Determinants of intestinal barrier failure in critical illness

Autor: J S Aranow, M P Fink
Rok vydání: 1996
Předmět:
Zdroj: British Journal of Anaesthesia. 77:71-81
ISSN: 0007-0912
DOI: 10.1093/bja/77.1.71
Popis: The gut serves not only as a physiological portal for the entry of water and nutrients into the body, but also as a barrier limiting the systemic absorption of intraluminal microbes, microbial products, or both. Evidence exists to support the view that trauma, sepsis or other critical illnesses lead to derangements in the barrier function of the gut. One potential consequence of deranged barrier function is bloodstream invasion by gut-derived pathogens, leading to “primary” bacteraemias or fungaemias, or even metastatic infections. Another consequence of gut barrier dysfunction might be a several step process leading to a poorly controlled systemic inflammatory response and organ system failure. In the first step of this postulated pathophysiological process, microbes or toxins passively diffuse or are actively transported out of the lumen of the gut into submucosal tissues. In step two, these microbes or toxins activate immune cells in tissues or organs, which are “downstream” from the mucosa (e.g. Kuppfer cells in the liver; macrophages in the lamina propria of the gut, Peyer’s patches or mesenteric lymph nodes).

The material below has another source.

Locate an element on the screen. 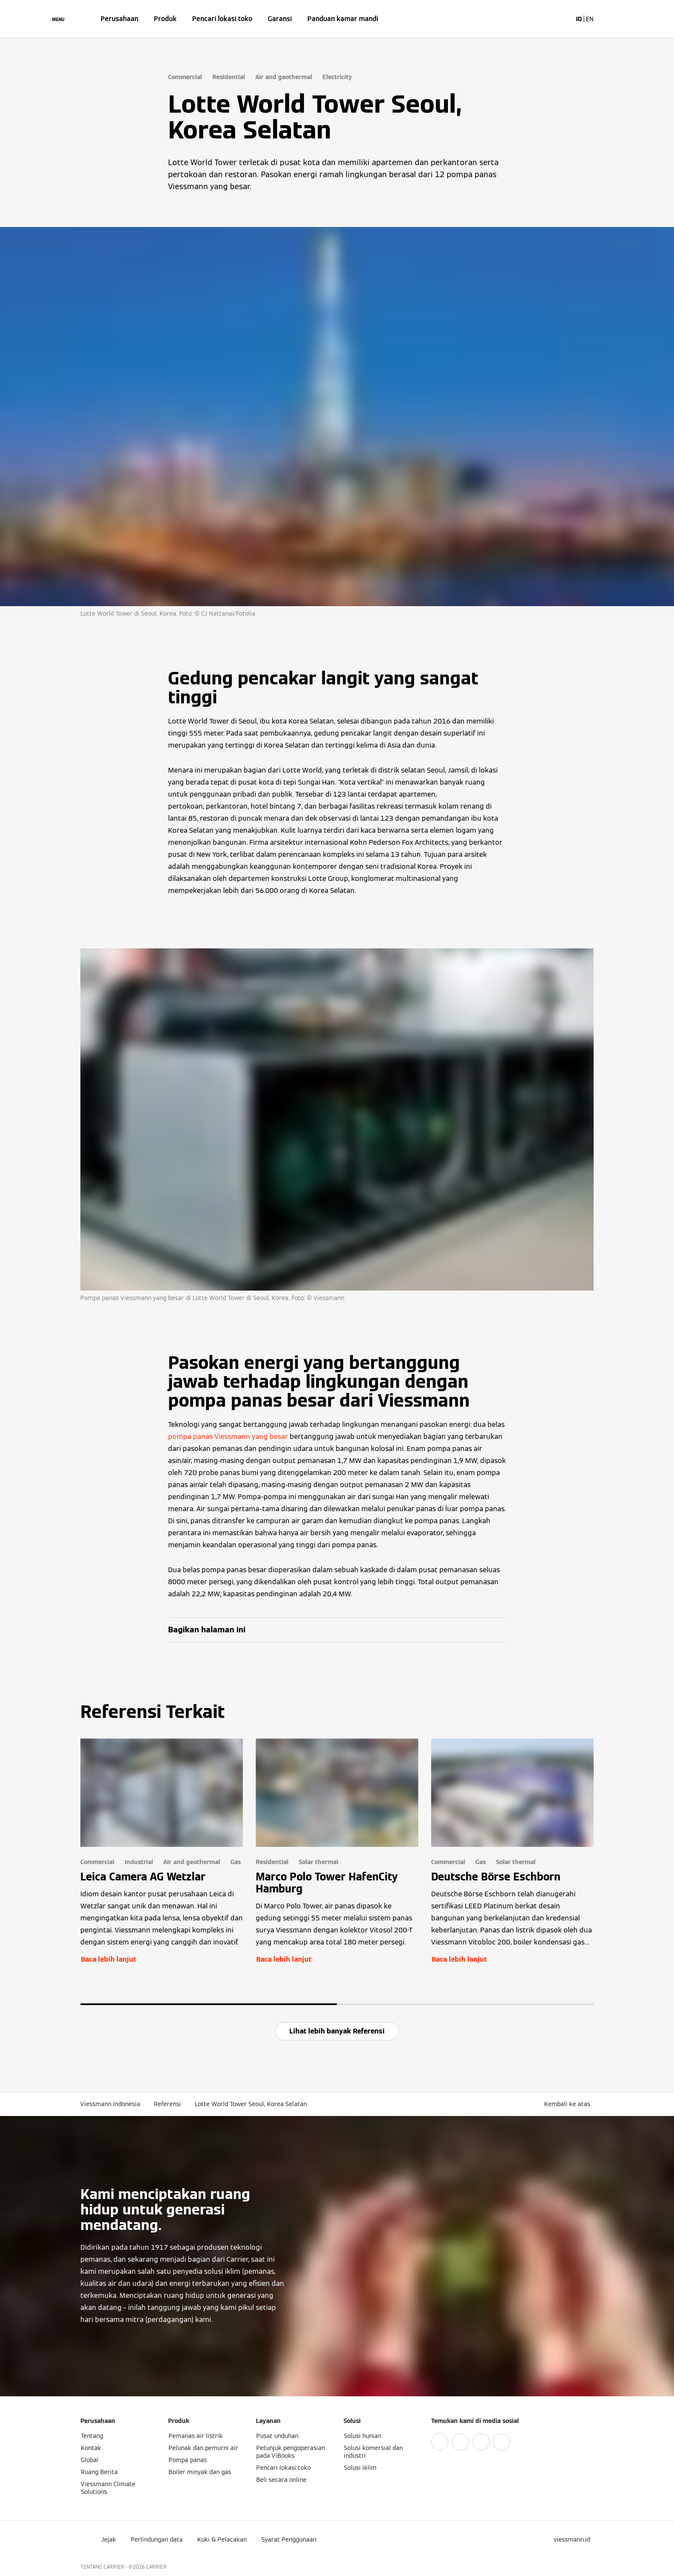 This screenshot has height=2576, width=674. [Buka Input Pencarian] is located at coordinates (561, 19).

In the third step, the activated immune cells release various inflammatory mediators (cytokines, nitric oxide, eicosanoids, platelet activating factor), which have been implicated as being important in the pathogenesis of multiple organ dysfunction. The hypothesis that the gut is an endogenous source of proinflammatory agents is attractive because it might explain why signs and symptoms of sepsis, such as fever, leucocytosis, hypermetabolism and organ system dysfunction, frequently are present in critically ill patients, even in the absence of a welldefined focus of infection [42, 91, 92].